Mosqlimate
For 40 years, Brazil has witnessed the emergence of diseases transmitted by the mosquito Aedes aegypti: DENV-1 (1986), DENV-2 (1991), DENV-3 (2001), DENV-4 (2010), Chikungunya (2014), and Zika (2015), with severe human and economic costs. Viruses at risk of emergence are Nhong-nhong, Mayaro, and Oropouche. Misdiagnosis is common, and emergence of new viruses can go largely unnoticed. New tools are needed to increase the precision of arbovirus surveillance and control in preparation for climate change. Mosqlimate is a multi-disease tool with two main goals:
- estimate probabilities of change in pattern of disease transmission in response to climate and land use changes;
- identify circulating viruses during outbreaks when information is incomplete.
Mosqlimate will detect signs of expansion of arbovirus transmission areas, as well as signs of outbreaks potentially linked to new arboviruses. The tool will flexibly feed on climate and epidemiological data whenever available. OviCounter will fill in the mosquito data gap by providing digital technology to improve the use of eggtraps for mosquito surveillance at large scale. As output, Mosqlimate will deliver measures of risk to integrate into the Brazilian early warning system Infodengue and its mature community of practice. The ultimate goal of Mosqlimate is to improve the response to epidemiological challenges arising from climate change. Brazil is a continental country with a diversity of environmental and social conditions, all of them showing high vulnerability to the introduction of new viruses. But the frontier of expansion for these diseases do not respect country borders. Mosqlimate will seek to partner with similar initiatives in other countries, with particular emphasis on our South American neighbours.

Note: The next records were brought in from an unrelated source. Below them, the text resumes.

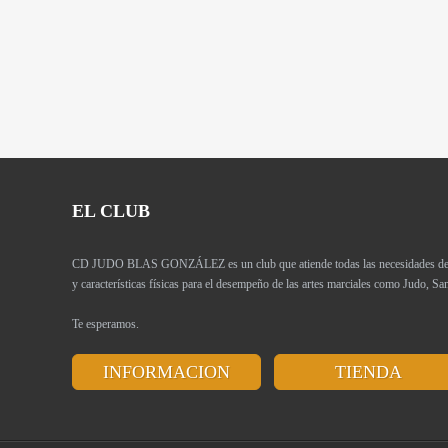
EL CLUB
CD JUDO BLAS GONZÁLEZ es un club que atiende todas las necesidades de los
y características físicas para el desempeño de las artes marciales como Judo, 
Te esperamos.
INFORMACION
TIENDA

Mosqlimate will feed on multiple data streams: Infodengue (incidence data), Climate forecasts and mosquito population density data (OviCounter) and run multi-arboviruses risk assessment models. Mosqlimate has two main endpoints: probability of regime shift, that is, change in pattern of disease transmission from sporadic to epidemic to endemic patterns in response to climate and land use changes; and an alarm model for arbovirus outbreaks by known or new viruses, that will detect signs of expansion of arbovirus transmission areas as well as signs of non-identified outbreaks potentially linked to new arboviruses.